Berkshire Hathaway, led by Warren Buffett, is at a pivotal moment after building a record cash pile. As Buffett, known as the "Oracle of Omaha", retires at age 95, Berkshire is entering a new leadership structure with about $382 billion in cash and short-term Treasury bills.
That amount is enough to buy about 480 S&P 500 companies, and some in the market interpret it as a sign Berkshire is preparing for a major market correction or financial instability. Berkshire has remained a net seller of stocks for 12 straight quarters and has become the world’s largest net seller, leading some to see the higher cash weighting as a strategic move beyond conservative management.
On Jan. 1, local time, blockchain outlet BeInCrypto said Buffett’s retirement is seen as one of the biggest turning points in Berkshire’s history. Over the past 60 years, he transformed Berkshire from a textile company into a global financial and industrial holding company. Berkshire now holds more than 200 subsidiaries, including railroad company BNSF, auto insurer GEICO and Berkshire Hathaway Energy. It also holds large stakes in major companies including Apple (about $65 billion), American Express ($58 billion), Bank of America ($32 billion) and Coca-Cola ($28 billion).
Berkshire’s core source of funds remains its insurance business. Stable premium income generated by insurance subsidiaries National Indemnity and GEICO serves as the financial engine that enables stock investments and corporate acquisitions. Some analysis also says the current scale of cash holdings is similar to the period just before the COVID-19 pandemic in 2020, suggesting the possibility of a market correction.
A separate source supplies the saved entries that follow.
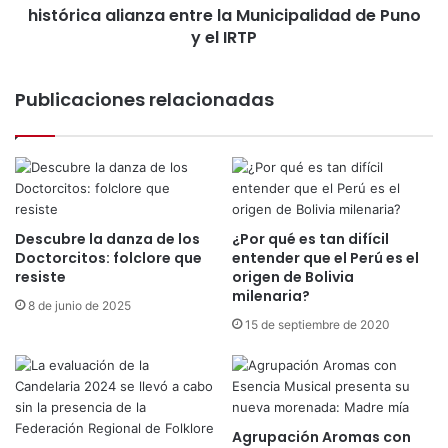
m
histórica alianza entre la Municipalidad de Puno
i
a
a
y el IRTP
n
2
t
0
o
Publicaciones relacionadas
2
s
6
d
b
e
r
l
i
a
l
V
l
i
Descubre la danza de los
¿Por qué es tan difícil
a
r
Doctorcitos: folclore que
entender que el Perú es el
r
resiste
origen de Bolivia
g
á
milenaria?
e
8 de junio de 2025
e
n
15 de septiembre de 2020
n
d
s
e
e
l
ñ
a
a
C
l
Agrupación Aromas con
a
Market attention is now focused on how Greg Abel, set to take on the next leadership role, will use the massive liquidity. Abel, who has overseen non-insurance businesses, built his career in the energy industry and is seen as stronger in real assets and long-term infrastructure investment than in traditional stock investing. If the opportunity cost of holding cash rises as interest rates fall, his decisions are likely to shape Berkshire’s investment direction.
Analysts believe Abel could maintain Buffett’s traditional value-investing philosophy while keeping room to acquire companies at discounted prices in a market crash. UBS’s Brian Meredith said, "Buffett’s personal network will disappear, but it will be an important test whether Berkshire can play a market stabiliser role as it did during the 2008 financial crisis."
Cryptocurrency investors are also watching Berkshire’s moves. Buffett once strongly criticised Bitcoin, comparing it to "rat poison", but Berkshire has indirect exposure to the digital asset ecosystem through an investment in Brazil’s digital bank Nu Holdings. Berkshire invested an additional $250 million after an initial $500 million investment in 2021, and Nu Holdings shares rose more than 50 percent in 2025 alone.
Berkshire has sold about $184 billion of stocks over the past three years, becoming the world’s largest net seller. Its current $382 billion in cash and short-term Treasuries implies strong buying power in a market crash. That coincides with a trend of institutional investors building cash piles observed in the cryptocurrency market, and is being interpreted as a broader risk-off signal.
Berkshire’s strategy sends a clear message. Even the most conservative value investors are accumulating cash to prepare for market volatility. Historically, Berkshire has underperformed the S&P 500 only 20 times since 1965, and its average annual return of 19.9 percent far exceeded the S&P 500’s 10.4 percent over the same period.
BeInCrypto said how Berkshire will handle digital assets after Buffett remains uncertain, but if Abel’s leadership takes a more cautious approach, it cannot be ruled out that the crypto market could gain another ultra-large institutional investor.